In Rio de Janeiro, families should head for Leblon Beach, an upmarket area with organised beach sports for adults and children.
There’s a free play zone with toys for toddlers, and there’s the opportunity of joining local school kids in a game of beach soccer.
On weekends, the beaches are filled with entertainers, jugglers, magicians and musicians.
At Museu do Indio, a museum for Brazil’s indigenous cultures, kids can get creative with body stamps and paints for kids and play in models of native Indian houses.
In the Catete neighbourhood, Parque do Catete has a toy library where you can hire toys by the hour.
Carnival (February) is the most expensive time to visit Rio as room rates can quadruple.
Still, you can save money by eating at no-frills “per kilo” restaurants where you pay for your meal according to the weight of the plate (usually between $8 and $30 a kilogram).
Sao Paulo is Brazil’s largest city and its cultural capital. It has an array of museums, cafes and bars.
There are plenty of attractions for the little ones, including a Wet n Wild water slide park, a science museum, zoo and a snake study centre.
The Pantanal, the Amazon basin and Iguacu Falls are adventure destinations with plenty to offer.
Safaris in the Pantanal, one of the world’s most extensive tropical wetlands, usually include visits to local schools and farms, wildlife quizzes and campfires.
Colonial architecture, the Caribbean coastline and coffee triangle are some of the things to see in this country in South America.

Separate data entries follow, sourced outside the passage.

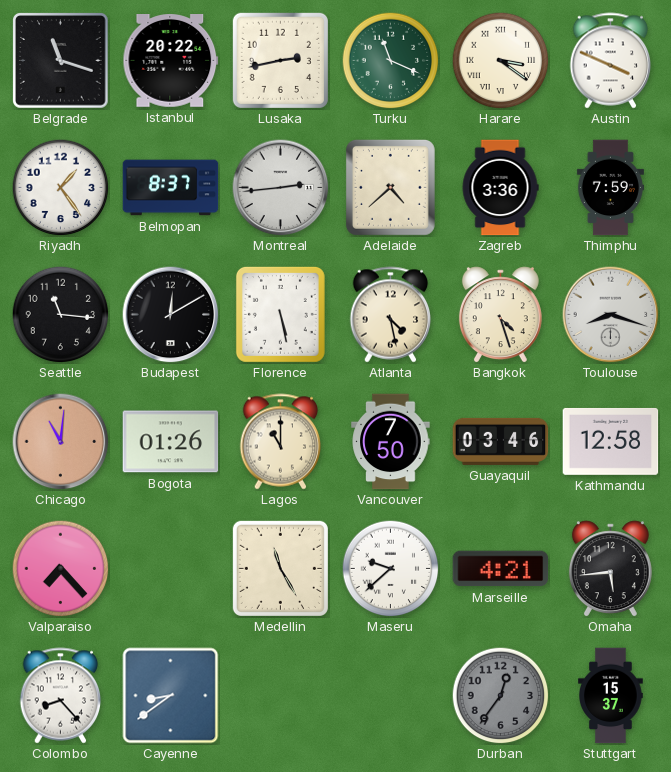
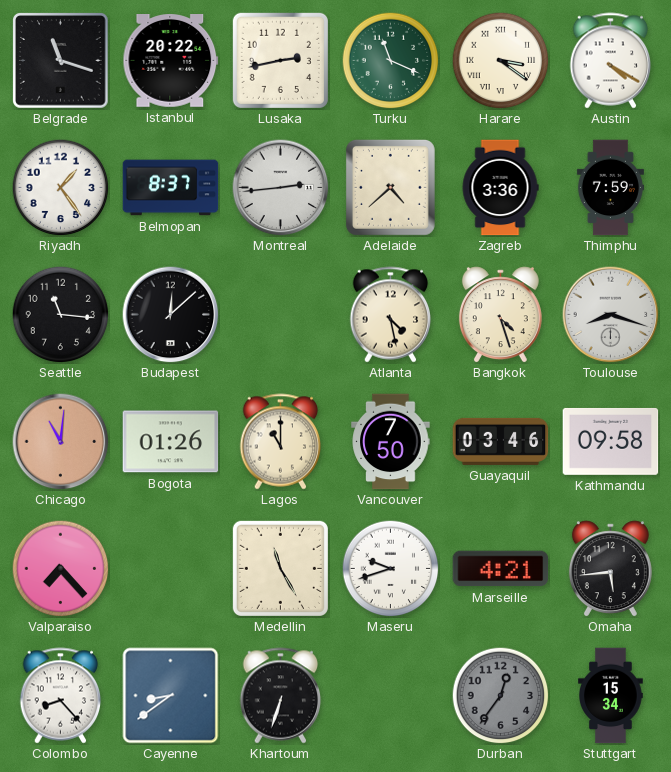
Austin: 3:49 -> 4:20
Budapest: 12:10 -> 12:08
Florence: 5:28 -> none
Kathmandu: 12:58 -> 09:58
Maseru: 9:38 -> 9:42
Khartoum: none -> 6:33
Stuttgart: 15:37 -> 15:34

During the 1980s, Colombia’s third-largest city, Santiago de Cali, was the capital of drug barons.
The drug cartels have been cleaned up, and Colombia is fast becoming a safe country in South America to visit.
The Zumba craze that took the world by storm came from Colombia and has similarities to the Colombian salsa.
Colombians salsa all year round in restaurants and public squares but a fun time to visit is during the Salsa Festival in Medellin (July) and the Cali Salsa Festival (December).